Altres personnel executives Dianne Boasso, facing left, and Kerry Kopp
talked to inmates and former inmates looking for jobs yesterday at the
state Department of Public Safety's fourth annual
job fair at McCoy Pavilion.

Inmates prepare
to enter tight
job market

Those ready to join the
work force face increased
competition for fewer

By Lisa Asato

Raylene Quinonez knows it will be tough to find a job when she is released from prison in two weeks.

Not only will she have to explain why she spent four years at the Women's Community Correctional Center, but she is also entering the job market at a time when Hawaii's leaders in government and business are meeting to devise a plan to head off a recession in the wake of last week's terrorist attacks.

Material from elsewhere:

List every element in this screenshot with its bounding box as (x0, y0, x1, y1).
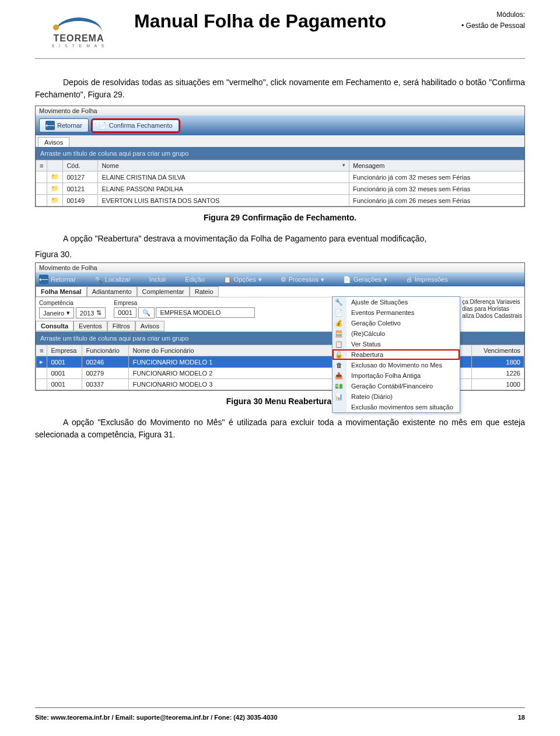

"I'm just going to do what I have to do to get a job," said Quinonez, a 31-year-old mother of two. "Just because there's a crunch (on the economy) and just because I have a record, I can't say, 'I quit.' I've come too far. I've just got to keep pounding the pavement."

Quinonez was one of 71 inmates and former inmates who attended the Department of Public Safety's fourth annual job fair yesterday. The men and women came to learn about obstacles they face, the types of jobs available, qualifications for those jobs and the realities of Hawaii's job market.

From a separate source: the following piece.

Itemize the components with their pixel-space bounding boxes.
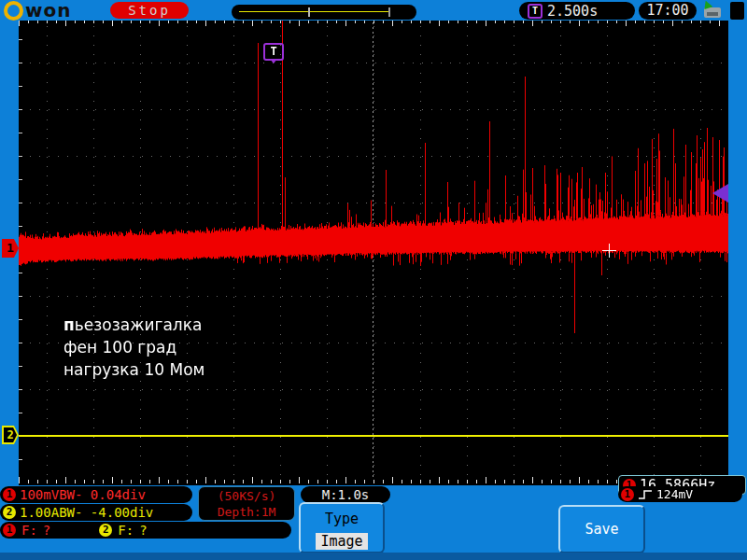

The market realities, however, are "pretty grim," said Norma McDonald, Oahu branch manager for the state Labor Department's Workforce Development Division.

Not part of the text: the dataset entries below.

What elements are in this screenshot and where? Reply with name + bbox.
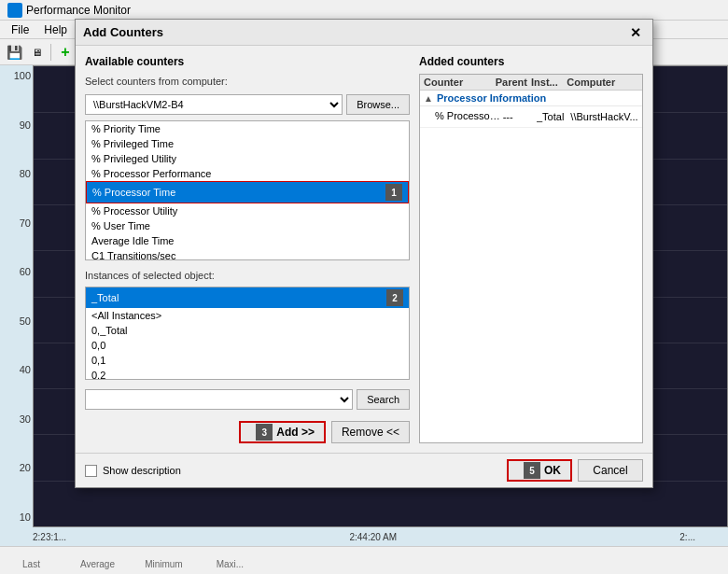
cancel-button[interactable]: Cancel (578, 459, 643, 482)
search-row: Search (85, 389, 410, 410)
table-data-row-processor-time: % Processor Time 4 --- _Total \\BurstHac… (420, 106, 642, 128)
dialog-title-bar: Add Counters ✕ (76, 20, 652, 46)
remove-button[interactable]: Remove << (331, 421, 410, 443)
badge-5: 5 (524, 462, 540, 479)
table-group-processor-info: ▲ Processor Information (420, 91, 642, 106)
col-inst: Inst... (531, 77, 567, 88)
col-counter: Counter (424, 77, 496, 88)
cell-parent: --- (503, 111, 537, 122)
counter-avg-idle[interactable]: Average Idle Time (86, 233, 409, 248)
col-computer: Computer (567, 77, 638, 88)
dialog-close-button[interactable]: ✕ (626, 23, 645, 42)
counter-user-time[interactable]: % User Time (86, 218, 409, 233)
cell-computer: \\BurstHackV... (570, 111, 638, 122)
counters-list[interactable]: % Priority Time % Privileged Time % Priv… (85, 120, 410, 260)
instances-label: Instances of selected object: (85, 270, 410, 281)
add-button[interactable]: 3 Add >> (239, 421, 326, 443)
added-counters-table: Counter Parent Inst... Computer ▲ Proces… (419, 74, 643, 443)
cell-counter-name: % Processor Time 4 (435, 108, 503, 125)
counter-processor-time-label: % Processor Time (92, 187, 175, 198)
instance-0-2[interactable]: 0,2 (86, 368, 409, 380)
expand-icon: ▲ (424, 93, 433, 104)
counter-c1-trans[interactable]: C1 Transitions/sec (86, 248, 409, 260)
left-panel: Available counters Select counters from … (85, 55, 410, 443)
dialog-title: Add Counters (83, 25, 163, 39)
show-desc-checkbox[interactable] (85, 465, 97, 477)
group-name: Processor Information (437, 92, 546, 104)
ok-btn-label: OK (544, 464, 561, 477)
added-counters-label: Added counters (419, 55, 643, 68)
instance-0-total[interactable]: 0,_Total (86, 323, 409, 338)
search-button[interactable]: Search (357, 389, 410, 410)
badge-2: 2 (386, 289, 403, 306)
instance-total-label: _Total (91, 292, 119, 303)
search-select[interactable] (85, 389, 353, 410)
counter-privileged-time[interactable]: % Privileged Time (86, 136, 409, 151)
available-counters-label: Available counters (85, 55, 410, 68)
dialog-footer: Show description 5 OK Cancel (76, 453, 652, 487)
ok-button[interactable]: 5 OK (507, 459, 572, 482)
cell-instance: _Total (537, 111, 570, 122)
action-row: 3 Add >> Remove << (85, 421, 410, 443)
instance-total[interactable]: _Total 2 (86, 287, 409, 308)
select-computer-label: Select counters from computer: (85, 76, 410, 87)
dialog-overlay: Add Counters ✕ Available counters Select… (0, 0, 728, 574)
instance-0-0[interactable]: 0,0 (86, 338, 409, 353)
table-header: Counter Parent Inst... Computer (420, 75, 642, 91)
browse-button[interactable]: Browse... (346, 94, 410, 115)
badge-1: 1 (385, 184, 402, 201)
show-desc-label: Show description (103, 465, 181, 476)
show-desc-row: Show description (85, 461, 181, 481)
dialog-body: Available counters Select counters from … (76, 46, 652, 453)
counter-processor-utility[interactable]: % Processor Utility (86, 203, 409, 218)
badge-3: 3 (256, 424, 273, 441)
instance-all[interactable]: <All Instances> (86, 308, 409, 323)
counter-privileged-utility[interactable]: % Privileged Utility (86, 151, 409, 166)
counter-processor-performance[interactable]: % Processor Performance (86, 166, 409, 181)
instance-0-1[interactable]: 0,1 (86, 353, 409, 368)
col-parent: Parent (496, 77, 531, 88)
computer-select-row: \\BurstHackVM2-B4 Browse... (85, 94, 410, 115)
add-counters-dialog: Add Counters ✕ Available counters Select… (75, 19, 653, 488)
counter-priority-time[interactable]: % Priority Time (86, 121, 409, 136)
add-btn-label: Add >> (276, 426, 315, 439)
computer-select[interactable]: \\BurstHackVM2-B4 (85, 94, 343, 115)
counter-processor-time[interactable]: % Processor Time 1 (86, 181, 409, 203)
instances-list[interactable]: _Total 2 <All Instances> 0,_Total 0,0 0,… (85, 287, 410, 380)
right-panel: Added counters Counter Parent Inst... Co… (419, 55, 643, 443)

"It's definitely going to be more difficult (for them to find a job) because the pool of job seekers is going to be that much larger because people are getting laid off," said McDonald, whose division partners with Oahu WorkLinks, a free public employment and training service that held a job-searching workshop at yesterday's fair.

"In the last year we were beginning to see the economy sort of pick up," McDonald said. "This is really a blow to the stomach, so to speak, for those entering the labor market with little work experience, with some of the barriers that society has set up for them."

Hawaiian Electric Co. taught attendees yesterday how to dress for interviews and walked them through mock interviews.

"Their willingness is tremendous," said Danny Ishii, HECO consultant for work force staffing and development. He said some of the ex-offenders meet the requirements for entry-level mail clerks but that "the job outlook is cautious right now."

HECO, which employs 1,300 people statewide, is not considering cutbacks, he said, but is "re-examining our staffing ... and not actively recruiting at this time."

"As a large employer we have a larger pool of candidates," he said. The inmates could be "one in 100 applying for a job" and have to distinguish themselves through their skills and knowledge.

Ray Makkonen, education supervisor at Oahu Community Correctional Center, said he is telling the inmates what he always tells them: to use their education during incarceration as a positive.

"We still tell them to expand on their experiences and the education they attained," he said. Inmates can receive training in computer technology and repair, food preparation and sewing, he said.

"We did have a girl who got hired today," he said, adding that eight others were asked to fill out applications at Waikiki Trader Corp.